Земля обетованная — страница 56 из 77

Я добрался до зала китайской бронзы. В музее имелся уникальный бронзовый алтарь, на котором были выставлены старинные бронзовые сосуды. Они безмолвно мерцали в просторе зала, бирюзовые, ребристые, извлеченные из земли тысячелетия назад и теперь омытые светом, словно джонки в белесом утреннем море или зелено-голубые рифы, обломки первобытных катаклизмов. Ничто в них не выдавало их исконной, бронзовой, желтовато-розовой окраски; они целиком обросли патиной прошлого, обретя в ней свою новую, завораживающую, колдовскую сущность. В них любишь то, чем они исконно не были, подумал я и поскорее пошел дальше, устрашившись их таинственной силы, способной вызвать духов, которых мне вовсе не хотелось будить.

Зато полотна импрессионистов снова подарили мне Париж и пейзажи Франции.
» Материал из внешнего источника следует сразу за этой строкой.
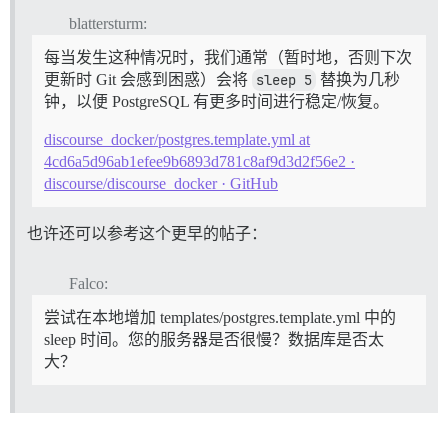
I, [2022-11-24T17:05:57.558395 #1]  INFO -- : 

blattersturm:
I, [2022-11-24T17:05:57.558734 #1]  INFO -- : Replaci
I, [2022-11-24T17:05:57.559138 #1]  INFO -- : Replaci
每当发生这种情况时，我们通常（暂时地，否则下次
I, [2022-11-24T17:05:57.559350 #1]  INFO -- : Replaci
更新时 Git 会感到困惑）会将
sleep 5
替换为几秒
I, [2022-11-24T17:05:57.559550 #1]  INFO -- : Replaci
钟，以便 PostgreSQL 有更多时间进行稳定/恢复。
I, [2022-11-24T17:05:57.559748 #1]  INFO -- : Replaci
I, [2022-11-24T17:05:57.559945 #1]  INFO -- : Replaci
discourse_docker/postgres.template.yml at
I, [2022-11-24T17:05:57.560122 #1]  INFO -- : > insta
I, [2022-11-24T17:05:57.562571 #1]  INFO -- : 

4cd6a5d96ab1efee9b6893d781c8af9d3d2f56e2 ·
I, [2022-11-24T17:05:57.562855 #1]  INFO -- : Replaci
discourse/discourse_docker · GitHub
I, [2022-11-24T17:05:57.563086 #1]  INFO -- : Replaci
I, [2022-11-24T17:05:57.563295 #1]  INFO -- : Replaci
I, [2022-11-24T17:05:57.563506 #1]  INFO -- : Replaci
也许还可以参考这个更早的帖子：
I, [2022-11-24T17:05:57.563702 #1]  INFO -- : Replaci
I, [2022-11-24T17:05:57.563874 #1]  INFO -- : Replaci
Falco:
I, [2022-11-24T17:05:57.564025 #1]  INFO -- : > HOME=
I, [2022-11-24T17:05:57.565221 #1]  INFO -- : > sleep 
尝试在本地增加 templates/postgres.template.yml 中的
2022-11-24 17:05:57.591 UTC [42] FATAL:  private key 
2022-11-24 17:05:57.591 UTC [42] LOG:  database system
sleep 时间。您的服务器是否很慢？数据库是否太
I, [2022-11-24T17:06:02.567410 #1]  INFO -- : 

大？
I, [2022-11-24T17:06:02.567949 #1]  INFO -- : > su po
createdb: error: could not connect to database templa
	Is the server running locally and accepting connections on that socket?

I, [2022-11-24T17:06:02.612636 #1]  INFO -- : 

I, [2022-11-24T17:06:02.612780 #1]  INFO -- : > su po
Даже странно, из Франции мне ведь тоже пришлось бежать, меня там тоже преследовала полиция и донимали бюрократы, наконец, меня там даже упекли в лагерь для интернированных, откуда мне бы не выбраться, если бы не отчаянный блеф Хирша. И тем не менее все это казалось теперь скорее недоразумением, халатностью правительства, леностью чиновников, чем проявлением злой воли, сколь бы часто нас там ни хватали жандармы. Вот только когда они начали сотрудничать с головорезами из СС, стало действительно опасно. Сотрудничали, правда, не все, но все же достаточно многие, чтобы распространить немецкий ужас по французской земле. Тем не менее я сохранил к этой стране чувство почти нежной приязни, пусть слегка запятнанное кровавыми, жестокими эпизодами, как и везде, где вступала в дело жандармерия, но с преобладанием чуть ли не идиллических промежутков, которые постепенно вытесняли из памяти всю мерзость и мразь.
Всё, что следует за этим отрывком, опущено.